From the title, you might mistaken this for a military-themed gay adult film, but Private Dicks: Men Exposed is actually a 1999 HBO documentary where men talk about all things related to the penis. It is a companion piece to the filmmakers' own Breasts: A Documentary. While there are several brief nude shots of some of the dozen or so men featured, this is essentially a "talking heads" documentary where the men mostly appear clothed, or in their underwear, or only the top half of their body is shown. Anyone hoping for some prurient entertainment will be disappointed, particularly as many of the men are approaching senior citizenship or are quite out of shape.
Unfortunately, what's left is simply not very interesting. This may have had more appeal for the groundbreaking shock value of seeing male nudity when it aired on HBO originally, but on DVD, the film takes on a school lecture feel where you think you are watching something required for a college course. The men, a mix of both gay and straight, don't reveal anything that is particularly insightful as they ramble on about losing virginity, the appeal of masturbation, the fixation on size, their thoughts on foreskin, STD/disease issues, and their declining libidos. This is all material that anyone who is a man or who has ever hung around with men already knows. Men mostly wish they were bigger. Men think about sex all the time. Men like to self-pleasure themselves. Men who aren't gay don't like to look at other men's penises. Is any of this any surprise to anyone? The only moments that stray from the usual guy-talk are the portions featuring two transsexuals, one male-to-female, and one female-to-male, who offer their unique takes on whether they have a penis and what their genitalia means to their sense of identity, and the segments featuring a wheelchair-bound man who recounts his pre-and-post-paralysis sexual experiences. Then there are the somewhat funny clips of the man who purports that he has a tiny 2" penis (which they never show), until you watch the extras and find out the filmmakers were duped by a professional hoaxer. More on that in the "Extras" section below.
This was originally an HBO program, so the DVD retains the original full-frame aspect ratio of the TV feature. The video quality is on par with what you would expect for a DVD release of a television show from just a few years ago. As a documentary filmed in a studio setting against plain backgrounds, there are not any visuals here that will challenge your video display.
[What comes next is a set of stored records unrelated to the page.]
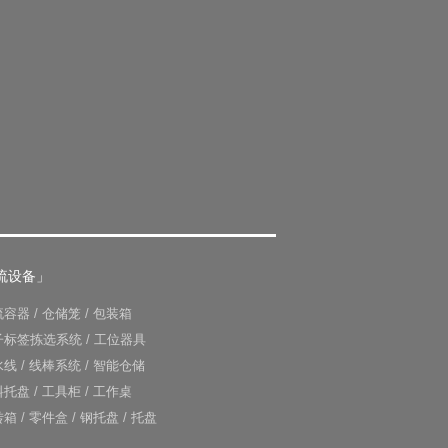
流设备」
流容器
/
仓储笼
/
包装箱
子标签拣选系统
/
工位器具
水线
/
线棒系统
/
智能仓储
料托盘
/
工具柜
/
工作桌
转箱
/
零件盒
/
钢托盘
/
托盘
There are a few short clips interspersed from vintage sex education films, and the quality of those is as expected for such older material.
The one audio track is Dolby Digital 2.0. It frankly may as well have been mono, as it is little more than men talking without any background music, but the audio is clear and the voices are easy to understand. It doesn't detract anything from nor add anything to the experience whether you are hearing this on your home theater system or through your built-in TV speakers.
The DVD has two bonus featurettes, one with the filmmakers Thom Powers and Meema Spadola, and the other with the professional hoaxer who tricked the filmmakers in order to appear in the film. Video and audio quality on both featurettes is clear.
The featurette with the filmmakers is about 11 minutes long, and they spend most of the time talking about how the project came into being. The filmmakers commend HBO for supporting this follow-up to their documentary about Breasts, talk about their initial reservations whether they could find men willing to discuss their penises and appear nude, and reveal that the network decided the nudity standard was that there could be no erections shown in the film.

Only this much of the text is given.